Acropora anthocercis is a species of acroporid coral that was first described by G. Brook in 1893. Found on the top slopes of reefs, it is often in contact with strong waves. The species is rated as endangered on the IUCN Red List, with a decreasing population covering a large range, but is abundant in some areas such as Queensland. It is also listed under CITES Appendix II.

==Description==
Acropora anthocercis specimens are found in colonies of corymbose formation on rocks. It occurs in a variety of colours; mainly purple, blue, mauve, and grey. The branches are wide and short, and are encrusted in some locations. The radial corallites (on the sides of each branch) are located close to each other, and there are many axian corallites (on the end) on each branch.

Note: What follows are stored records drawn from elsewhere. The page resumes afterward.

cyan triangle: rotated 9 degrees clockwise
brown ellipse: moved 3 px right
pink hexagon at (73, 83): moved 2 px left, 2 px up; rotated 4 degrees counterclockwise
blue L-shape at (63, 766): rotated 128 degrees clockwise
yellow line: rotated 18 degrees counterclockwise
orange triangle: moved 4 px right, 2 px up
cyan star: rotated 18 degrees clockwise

It is similar to Acropora appressa, Acropora desalwii, and Acropora parapharaonis, and is found on the upper slopes of shallow reefs, so is exposed to strong waves. It can be found at depths of 5 to 10 m.

==Distribution==
Acropora anthocercis can be found over a large range; the Red Sea, the Indo-Pacific, the Indian Ocean, Southeast Asia, Australia, Japan, the East China Sea, the western Pacific Ocean in marine environments, South Africa, and Mozambique. It is abundant in Queensland, with a 90% of Australian specimens believed to be in that region. It can be found at depths of 2 to 12 m, and at temperatures between 25.61 and 26.56 C.

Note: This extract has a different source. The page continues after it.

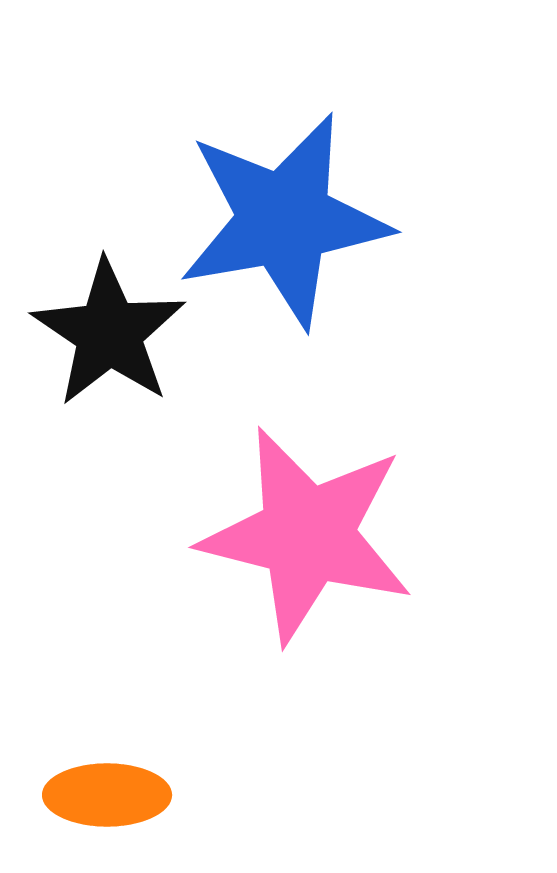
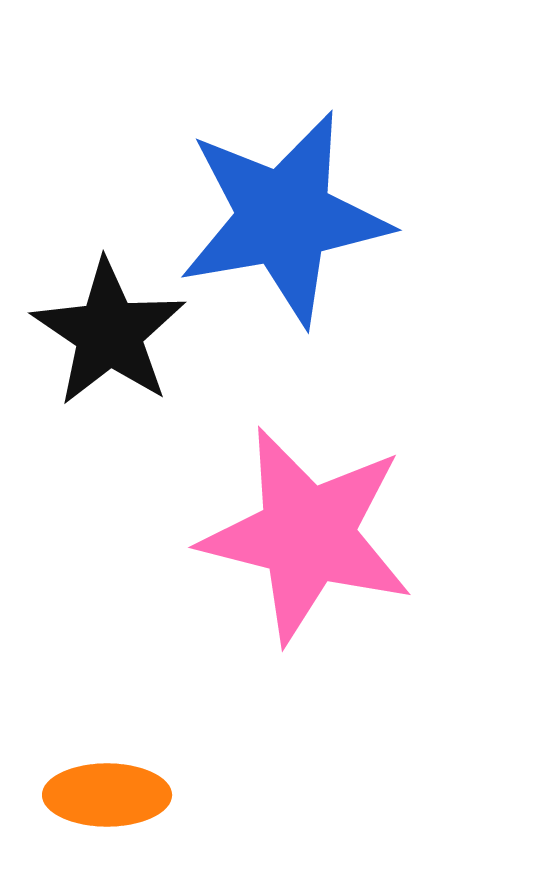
blue star: moved 2 px up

It is classed as a vulnerable species on the IUCN Red List as the population is decreasing, and is listed under Appendix II of CITES. Its population is unknown, but is likely to be threatened by the global reduction of coral reefs, the increase of temperature causing bleaching, disease, and being prey to the Acanthaster planci.

==Taxonomy==
The species was first described by G. Brook in 1893 as Madrepora anthocercis, but was previously described as a synonym of Madrepora coronata by G. Brook in 1892.